Stored items:
# # # # #

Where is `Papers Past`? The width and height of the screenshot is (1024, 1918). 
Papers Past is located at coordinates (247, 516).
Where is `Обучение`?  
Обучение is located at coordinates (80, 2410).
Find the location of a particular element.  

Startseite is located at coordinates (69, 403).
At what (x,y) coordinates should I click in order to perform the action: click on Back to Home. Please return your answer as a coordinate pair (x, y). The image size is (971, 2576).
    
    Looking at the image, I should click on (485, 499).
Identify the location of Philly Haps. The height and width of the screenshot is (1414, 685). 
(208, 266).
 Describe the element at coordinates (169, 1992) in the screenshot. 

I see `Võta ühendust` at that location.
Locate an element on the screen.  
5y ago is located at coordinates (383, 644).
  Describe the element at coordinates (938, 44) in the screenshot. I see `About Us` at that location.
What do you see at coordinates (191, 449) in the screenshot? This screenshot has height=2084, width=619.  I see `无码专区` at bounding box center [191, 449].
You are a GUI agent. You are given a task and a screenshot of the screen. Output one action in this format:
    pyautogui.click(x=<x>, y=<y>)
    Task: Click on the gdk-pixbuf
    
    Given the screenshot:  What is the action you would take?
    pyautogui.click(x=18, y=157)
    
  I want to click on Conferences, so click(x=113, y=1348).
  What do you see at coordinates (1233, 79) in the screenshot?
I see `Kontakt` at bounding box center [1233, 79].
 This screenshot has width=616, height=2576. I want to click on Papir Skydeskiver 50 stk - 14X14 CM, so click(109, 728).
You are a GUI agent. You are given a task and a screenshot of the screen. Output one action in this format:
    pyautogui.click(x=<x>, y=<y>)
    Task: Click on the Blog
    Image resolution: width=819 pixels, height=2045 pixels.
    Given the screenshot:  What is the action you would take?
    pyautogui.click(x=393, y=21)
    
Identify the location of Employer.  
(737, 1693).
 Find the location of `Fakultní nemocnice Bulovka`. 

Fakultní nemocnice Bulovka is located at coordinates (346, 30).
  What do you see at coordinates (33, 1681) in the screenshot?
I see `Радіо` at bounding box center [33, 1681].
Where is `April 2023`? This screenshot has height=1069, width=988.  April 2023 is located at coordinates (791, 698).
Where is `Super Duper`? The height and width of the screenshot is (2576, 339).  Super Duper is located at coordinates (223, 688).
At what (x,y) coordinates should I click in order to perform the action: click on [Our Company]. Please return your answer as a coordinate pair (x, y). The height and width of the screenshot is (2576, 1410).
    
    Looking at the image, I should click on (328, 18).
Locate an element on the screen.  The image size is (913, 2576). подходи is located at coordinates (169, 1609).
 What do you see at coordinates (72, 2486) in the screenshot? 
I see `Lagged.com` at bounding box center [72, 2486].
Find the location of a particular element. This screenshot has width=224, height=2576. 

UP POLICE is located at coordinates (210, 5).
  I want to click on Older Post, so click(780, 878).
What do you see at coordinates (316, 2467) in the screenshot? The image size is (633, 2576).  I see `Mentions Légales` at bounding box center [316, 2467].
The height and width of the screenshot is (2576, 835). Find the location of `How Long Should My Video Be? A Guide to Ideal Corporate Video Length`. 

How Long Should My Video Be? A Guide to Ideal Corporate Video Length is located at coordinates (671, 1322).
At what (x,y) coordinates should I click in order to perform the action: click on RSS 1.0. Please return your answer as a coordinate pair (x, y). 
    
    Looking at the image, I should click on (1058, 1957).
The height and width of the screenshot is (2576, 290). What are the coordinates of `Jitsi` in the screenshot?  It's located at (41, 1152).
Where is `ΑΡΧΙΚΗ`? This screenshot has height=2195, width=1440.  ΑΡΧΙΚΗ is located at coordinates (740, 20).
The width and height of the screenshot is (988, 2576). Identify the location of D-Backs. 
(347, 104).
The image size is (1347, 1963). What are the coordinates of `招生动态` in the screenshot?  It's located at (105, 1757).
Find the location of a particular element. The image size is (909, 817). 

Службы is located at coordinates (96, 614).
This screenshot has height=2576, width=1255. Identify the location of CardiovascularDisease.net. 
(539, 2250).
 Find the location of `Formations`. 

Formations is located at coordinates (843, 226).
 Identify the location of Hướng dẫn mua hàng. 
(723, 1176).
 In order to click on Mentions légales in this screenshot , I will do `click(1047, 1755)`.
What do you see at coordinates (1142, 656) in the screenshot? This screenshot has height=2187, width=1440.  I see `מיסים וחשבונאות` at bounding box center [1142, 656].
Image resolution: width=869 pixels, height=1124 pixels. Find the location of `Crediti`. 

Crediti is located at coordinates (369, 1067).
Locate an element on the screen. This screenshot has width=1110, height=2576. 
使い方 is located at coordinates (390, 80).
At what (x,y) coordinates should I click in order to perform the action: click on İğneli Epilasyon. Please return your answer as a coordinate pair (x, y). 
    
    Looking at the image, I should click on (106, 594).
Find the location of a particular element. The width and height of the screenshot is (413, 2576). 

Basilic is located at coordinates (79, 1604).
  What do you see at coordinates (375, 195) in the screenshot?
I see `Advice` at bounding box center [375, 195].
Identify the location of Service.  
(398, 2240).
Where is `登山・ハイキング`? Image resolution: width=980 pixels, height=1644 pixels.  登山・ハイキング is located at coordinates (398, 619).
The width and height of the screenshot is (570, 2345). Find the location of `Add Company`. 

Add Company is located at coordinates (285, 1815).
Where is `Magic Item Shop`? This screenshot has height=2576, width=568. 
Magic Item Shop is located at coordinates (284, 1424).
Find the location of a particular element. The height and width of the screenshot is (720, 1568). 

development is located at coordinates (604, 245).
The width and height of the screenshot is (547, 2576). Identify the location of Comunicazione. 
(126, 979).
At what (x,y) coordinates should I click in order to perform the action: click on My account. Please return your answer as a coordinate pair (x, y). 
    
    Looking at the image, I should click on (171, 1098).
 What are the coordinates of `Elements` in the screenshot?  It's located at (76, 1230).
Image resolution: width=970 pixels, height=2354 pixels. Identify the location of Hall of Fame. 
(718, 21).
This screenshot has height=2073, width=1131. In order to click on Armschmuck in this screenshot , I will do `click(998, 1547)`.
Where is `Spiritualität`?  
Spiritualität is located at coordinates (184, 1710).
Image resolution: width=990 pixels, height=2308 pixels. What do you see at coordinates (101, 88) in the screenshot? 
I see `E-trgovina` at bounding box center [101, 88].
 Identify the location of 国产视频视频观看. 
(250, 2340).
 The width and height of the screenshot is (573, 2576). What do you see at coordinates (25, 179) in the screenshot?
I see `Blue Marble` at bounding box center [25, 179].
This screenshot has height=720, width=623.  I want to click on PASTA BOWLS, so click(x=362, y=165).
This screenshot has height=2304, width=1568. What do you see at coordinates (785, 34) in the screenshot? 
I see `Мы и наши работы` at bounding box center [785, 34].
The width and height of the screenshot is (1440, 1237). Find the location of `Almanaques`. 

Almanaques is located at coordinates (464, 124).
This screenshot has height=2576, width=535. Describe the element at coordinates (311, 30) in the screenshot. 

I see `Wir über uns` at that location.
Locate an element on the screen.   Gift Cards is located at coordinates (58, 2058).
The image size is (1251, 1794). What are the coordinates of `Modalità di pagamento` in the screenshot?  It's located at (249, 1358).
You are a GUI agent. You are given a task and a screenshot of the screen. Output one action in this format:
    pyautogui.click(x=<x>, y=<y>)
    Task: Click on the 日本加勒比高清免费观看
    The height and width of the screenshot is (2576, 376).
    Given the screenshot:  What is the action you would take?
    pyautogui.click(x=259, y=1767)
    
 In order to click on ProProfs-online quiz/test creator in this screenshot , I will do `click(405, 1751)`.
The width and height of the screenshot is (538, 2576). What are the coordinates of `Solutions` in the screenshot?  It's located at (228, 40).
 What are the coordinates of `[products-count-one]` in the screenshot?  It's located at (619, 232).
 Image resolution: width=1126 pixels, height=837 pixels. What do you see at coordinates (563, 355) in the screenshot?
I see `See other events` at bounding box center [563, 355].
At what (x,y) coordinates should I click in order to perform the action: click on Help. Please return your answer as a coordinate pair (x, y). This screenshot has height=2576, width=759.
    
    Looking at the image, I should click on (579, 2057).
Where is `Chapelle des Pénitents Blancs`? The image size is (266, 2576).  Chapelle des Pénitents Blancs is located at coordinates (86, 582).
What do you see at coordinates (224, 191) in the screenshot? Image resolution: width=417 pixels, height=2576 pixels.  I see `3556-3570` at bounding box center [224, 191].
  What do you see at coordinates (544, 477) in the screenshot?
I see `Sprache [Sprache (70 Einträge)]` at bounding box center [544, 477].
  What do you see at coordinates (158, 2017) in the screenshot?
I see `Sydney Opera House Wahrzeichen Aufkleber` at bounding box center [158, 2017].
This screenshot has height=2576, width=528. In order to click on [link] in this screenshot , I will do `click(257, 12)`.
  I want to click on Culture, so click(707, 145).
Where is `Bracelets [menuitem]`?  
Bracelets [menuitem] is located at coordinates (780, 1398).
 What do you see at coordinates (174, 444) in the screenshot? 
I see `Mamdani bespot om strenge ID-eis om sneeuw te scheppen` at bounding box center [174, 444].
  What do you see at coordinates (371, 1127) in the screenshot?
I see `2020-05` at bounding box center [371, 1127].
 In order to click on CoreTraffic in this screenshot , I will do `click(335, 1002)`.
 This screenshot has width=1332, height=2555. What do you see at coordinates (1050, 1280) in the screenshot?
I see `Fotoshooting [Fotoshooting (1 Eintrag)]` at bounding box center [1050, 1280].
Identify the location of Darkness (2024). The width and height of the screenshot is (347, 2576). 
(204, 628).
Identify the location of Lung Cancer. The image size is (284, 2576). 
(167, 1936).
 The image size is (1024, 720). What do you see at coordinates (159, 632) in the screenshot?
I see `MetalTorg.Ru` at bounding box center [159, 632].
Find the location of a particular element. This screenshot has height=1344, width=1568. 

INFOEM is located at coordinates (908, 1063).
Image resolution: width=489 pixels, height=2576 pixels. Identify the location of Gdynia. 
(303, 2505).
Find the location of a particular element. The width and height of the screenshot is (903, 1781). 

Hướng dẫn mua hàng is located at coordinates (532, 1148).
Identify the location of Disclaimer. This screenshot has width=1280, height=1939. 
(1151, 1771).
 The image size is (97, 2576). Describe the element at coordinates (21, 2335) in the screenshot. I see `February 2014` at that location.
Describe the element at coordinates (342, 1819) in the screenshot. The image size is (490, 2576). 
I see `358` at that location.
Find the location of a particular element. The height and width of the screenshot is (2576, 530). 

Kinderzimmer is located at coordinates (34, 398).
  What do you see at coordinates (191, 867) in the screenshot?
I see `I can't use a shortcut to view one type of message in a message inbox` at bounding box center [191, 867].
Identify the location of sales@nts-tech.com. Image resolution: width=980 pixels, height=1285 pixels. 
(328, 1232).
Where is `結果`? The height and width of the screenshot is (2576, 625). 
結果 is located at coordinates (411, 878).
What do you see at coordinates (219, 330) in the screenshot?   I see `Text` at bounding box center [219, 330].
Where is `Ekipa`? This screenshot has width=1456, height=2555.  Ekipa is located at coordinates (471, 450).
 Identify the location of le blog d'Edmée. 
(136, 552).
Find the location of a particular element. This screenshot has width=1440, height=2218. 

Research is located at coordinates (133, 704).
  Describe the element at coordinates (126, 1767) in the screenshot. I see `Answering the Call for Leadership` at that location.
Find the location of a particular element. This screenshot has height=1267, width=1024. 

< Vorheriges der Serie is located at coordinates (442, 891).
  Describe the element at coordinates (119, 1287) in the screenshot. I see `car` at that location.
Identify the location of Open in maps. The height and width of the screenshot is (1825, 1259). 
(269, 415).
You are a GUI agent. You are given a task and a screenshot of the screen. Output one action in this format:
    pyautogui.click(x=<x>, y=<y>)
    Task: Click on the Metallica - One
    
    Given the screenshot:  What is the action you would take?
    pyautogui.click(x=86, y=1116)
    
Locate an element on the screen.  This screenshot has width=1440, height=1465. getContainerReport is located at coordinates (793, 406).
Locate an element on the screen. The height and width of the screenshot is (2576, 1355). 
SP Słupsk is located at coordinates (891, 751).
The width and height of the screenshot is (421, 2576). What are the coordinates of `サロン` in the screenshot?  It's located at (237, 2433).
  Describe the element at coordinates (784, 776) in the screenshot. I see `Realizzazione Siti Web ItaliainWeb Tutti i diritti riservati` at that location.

# # # # #

What the task asks:
Scan the lines above for "The width and height of the screenshot is (1440, 1237)." and for "In order to click on ProProfs-online". Repeat exactly the line holding each of them and every line in between.

Response:
The width and height of the screenshot is (1440, 1237). Find the location of `Almanaques`. 

Almanaques is located at coordinates (464, 124).
This screenshot has height=2576, width=535. Describe the element at coordinates (311, 30) in the screenshot. 

I see `Wir über uns` at that location.
Locate an element on the screen.   Gift Cards is located at coordinates (58, 2058).
The image size is (1251, 1794). What are the coordinates of `Modalità di pagamento` in the screenshot?  It's located at (249, 1358).
You are a GUI agent. You are given a task and a screenshot of the screen. Output one action in this format:
    pyautogui.click(x=<x>, y=<y>)
    Task: Click on the 日本加勒比高清免费观看
    The height and width of the screenshot is (2576, 376).
    Given the screenshot:  What is the action you would take?
    pyautogui.click(x=259, y=1767)
    
 In order to click on ProProfs-online quiz/test creator in this screenshot , I will do `click(405, 1751)`.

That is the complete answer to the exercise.